Stored data entries
● ● ● ●

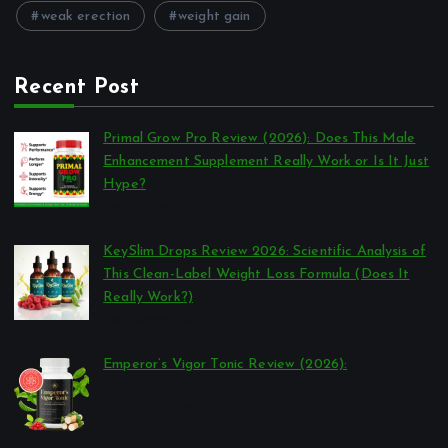
weak erection
weight gain
Recent Post
Primal Grow Pro Review (2026): Does This Male
Enhancement Supplement Really Work or Is It Just
Hype?
por Reviews Authority
março 26, 2026
KeySlim Drops Review 2026: Scientific Analysis of
This Clean-Label Weight Loss Formula (Does It
Really Work?)
por Reviews Authority
março 23, 2026
Emperor’s Vigor Tonic Review (2026):
por Reviews Authority
março 21, 2026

● ● ● ●

From the records above, print exactly the lines that run from the line with "Recent Post" to the line with "março 23, 2026", inclusive.

Recent Post
Primal Grow Pro Review (2026): Does This Male
Enhancement Supplement Really Work or Is It Just
Hype?
por Reviews Authority
março 26, 2026
KeySlim Drops Review 2026: Scientific Analysis of
This Clean-Label Weight Loss Formula (Does It
Really Work?)
por Reviews Authority
março 23, 2026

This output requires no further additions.